In this issue of Blood, Bussel and colleagues report on the safety and efficacy of long-term administration of romiplostim, a recently FDA-approved TSA, for the treatment of chronic ITP.
In adults, immune thrombocytopenic purpura (ITP) is largely a chronic disorder. Unfortunately, currently available medical therapies for ITP are not well suited to chronic use. Corticosteroids are associated with a well-known litany of cumulative toxicities. Like corticosteroids, immune globulin and anti-Rh(D) are highly effective as rescue therapy, but their use in the maintenance setting is limited, in part because of the inconvenience of regular intravenous infusion. Many thirdline medical therapies are similarly plagued by agent-specific cumulative toxicities and limited response rates. Although splenectomy, the most widely recommended “chronic” therapy, is effective in the majority of patients, some have persistent thrombocytopenia. In addition, splenectomy is associated with approximately a 1% risk of overwhelming sepsis that endures for the lifetime of the patient. Hence, in spite of the multitude of treatments available for ITP, some patients with chronic severe disease have few good options and suffer substantial treatment-related morbidity.

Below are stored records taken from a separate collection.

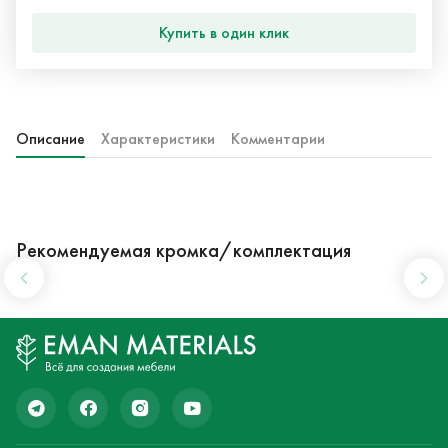
Купить в один клик
Описание
Характеристики
Комментарии
Рекомендуемая кромка/комплектация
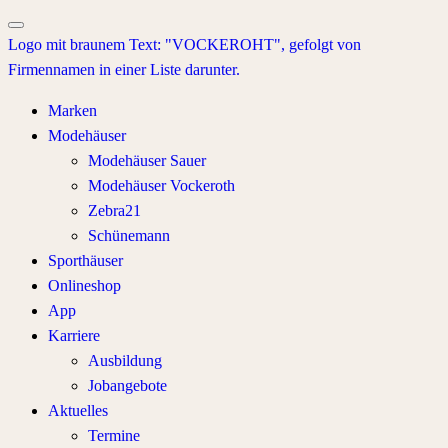
Marken
Modehäuser
Modehäuser Sauer
Modehäuser Vockeroth
Zebra21
Schünemann
Sporthäuser
Onlineshop
App
Karriere
Ausbildung
Jobangebote
Aktuelles
Termine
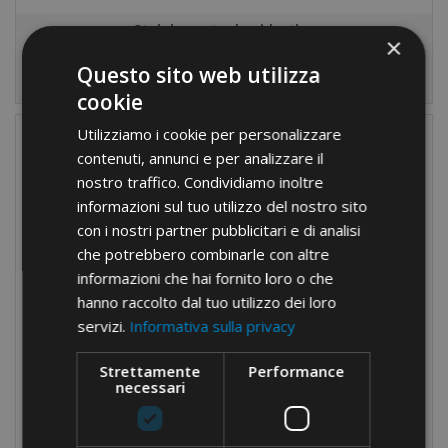
Stainless steel cable-ties
×
Questo sito web utilizza
cookie
Utilizziamo i cookie per personalizzare
contenuti, annunci e per analizzare il
nostro traffico. Condividiamo inoltre
informazioni sul tuo utilizzo del nostro sito
con i nostri partner pubblicitari e di analisi
che potrebbero combinarle con altre
informazioni che hai fornito loro o che
hanno raccolto dal tuo utilizzo dei loro
servizi.
Informativa sulla privacy
Strettamente
Performance
necessari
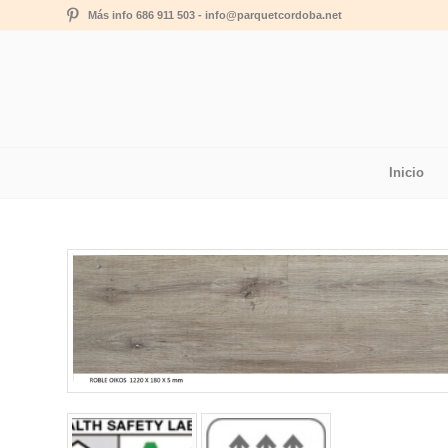
Más info 686 911 503 - info@parquetcordoba.net
Inicio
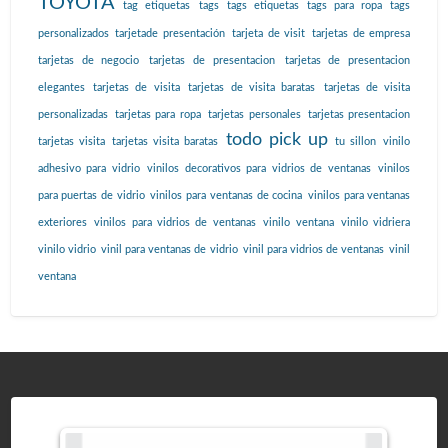
TOYOTA
tag etiquetas
tags
tags etiquetas
tags para ropa
tags
personalizados
tarjetade presentación
tarjeta de visit
tarjetas de empresa
tarjetas de negocio
tarjetas de presentacion
tarjetas de presentacion
elegantes
tarjetas de visita
tarjetas de visita baratas
tarjetas de visita
personalizadas
tarjetas para ropa
tarjetas personales
tarjetas presentacion
todo pick up
tarjetas visita
tarjetas visita baratas
tu sillon
vinilo
adhesivo para vidrio
vinilos decorativos para vidrios de ventanas
vinilos
para puertas de vidrio
vinilos para ventanas de cocina
vinilos para ventanas
exteriores
vinilos para vidrios de ventanas
vinilo ventana
vinilo vidriera
vinilo vidrio
vinil para ventanas de vidrio
vinil para vidrios de ventanas
vinil
ventana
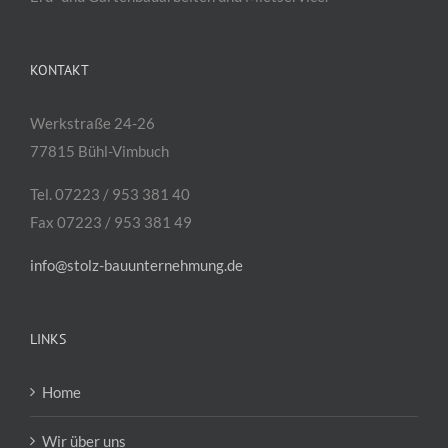
KONTAKT
Werkstraße 24-26
77815 Bühl-Vimbuch
Tel. 07223 / 953 381 40
Fax 07223 / 953 381 49
info@stolz-bauunternehmung.de
LINKS
Home
Wir über uns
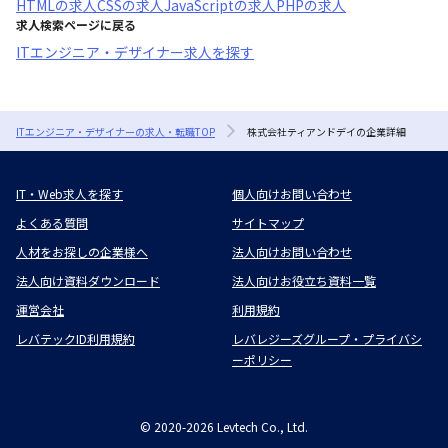
HTML
の求人
CSS
の求人
JavaScript
の求人
PHP
の求人
求人検索ページに戻る
ITエンジニア・デザイナー求人を探す
ITエンジニア・デザイナーの求人・転職TOP
株式会社ティアンドデイの企業詳細
IT・Web求人を探す
個人向けお問い合わせ
よくある質問
サイトマップ
人材をお探しの企業様へ
法人向けお問い合わせ
法人向け資料ダウンロード
法人向けお役立ち資料一覧
運営会社
利用規約
レバテックID利用規約
レバレジーズグループ・プライバシ
ーポリシー
©
2020-2026
Levtech Co., Ltd.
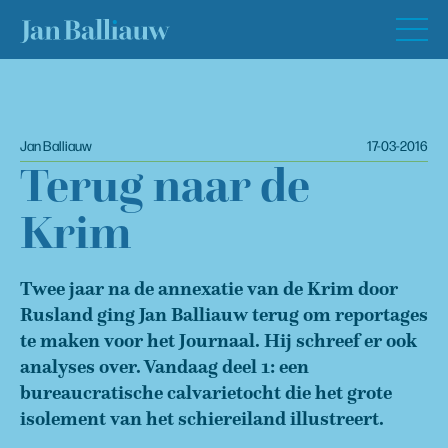
Jan Balliauw
17-03-2016
Terug naar de
Krim
Twee jaar na de annexatie van de Krim door
Rusland ging Jan Balliauw terug om reportages
te maken voor het Journaal. Hij schreef er ook
analyses over. Vandaag deel 1: een
bureaucratische calvarietocht die het grote
isolement van het schiereiland illustreert.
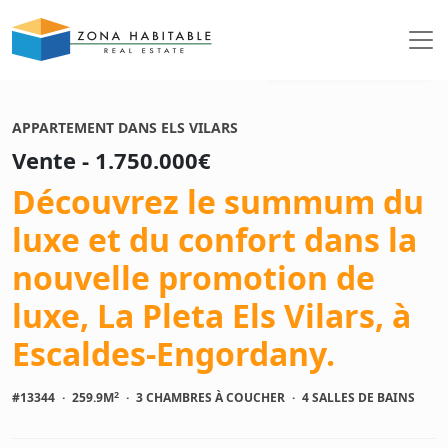
Voir les photos
APPARTEMENT DANS ELS VILARS
Vente - 1.750.000€
Découvrez le summum du
luxe et du confort dans la
nouvelle promotion de
luxe, La Pleta Els Vilars, à
Escaldes-Engordany.
2
#13344
·
259.9M
·
3 CHAMBRES À COUCHER
·
4 SALLES DE BAINS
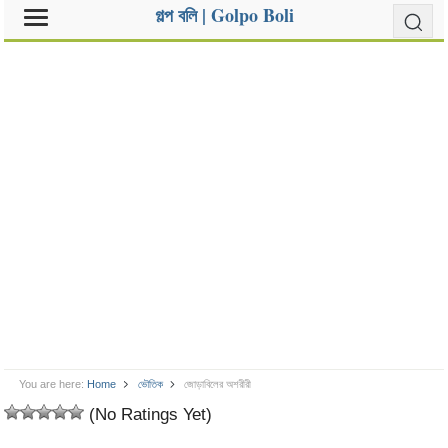
গল্প বলি | Golpo Boli
You are here:
Home
ভৌতিক
জোড়াবিলের অশরীরী
(No Ratings Yet)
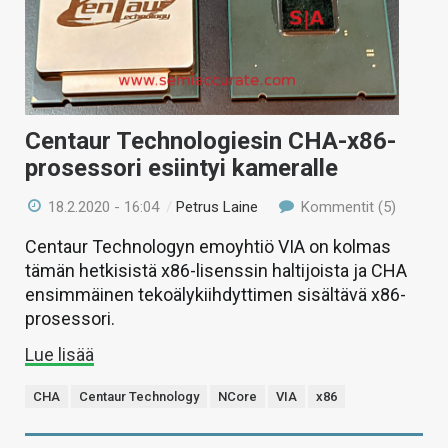
KAUPPA
VAIHDA TEEMA
Centaur Technologiesin CHA-x86-
prosessori esiintyi kameralle
HAKU
18.2.2020 - 16:04
/
Petrus Laine
Kommentit (5)
Centaur Technologyn emoyhtiö VIA on kolmas
tämän hetkisistä x86-lisenssin haltijoista ja CHA
ensimmäinen tekoälykiihdyttimen sisältävä x86-
prosessori.
Lue lisää
CHA
Centaur Technology
NCore
VIA
x86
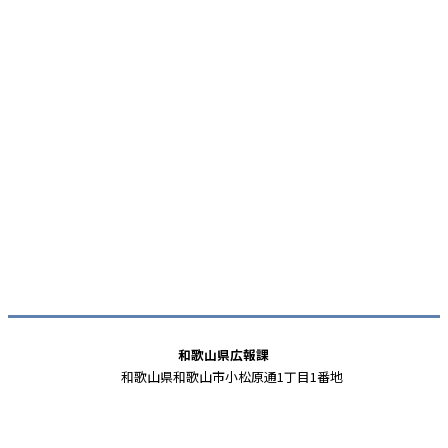
和歌山県広報課
和歌山県和歌山市小松原通1丁目1番地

In this light, the study by Bussel et al is greeted with cautious enthusiasm. In previously reported trials, all of which were less than or equal to 24 weeks' duration, romiplostim increased platelet counts and was well tolerated in a majority of subjects.1-3 Nonetheless, a small number of patients developed reticulin deposition in the bone marrow, raising concerns about the safety of long-term romiplostim administration. In the present analysis, an ongoing, single-arm, open-label extension study of 142 subjects who participated in previous romiplostim trials, patients were treated for a mean of 69 weeks (maximum 3 years).4 Platelet response, defined as a platelet count greater than or equal to 50 × 109/L and a doubling from baseline, was achieved in 87% of subjects. As the figure illustrates, this response was sustained for the duration of the study, though it may be inflated by dropout bias, a phenomenon in which subjects with a diminished response are more likely to drop out of the study than those maintaining a good response to romiplostim. Nonetheless, consistent with the observed rise in platelet count, bleeding events decreased over time.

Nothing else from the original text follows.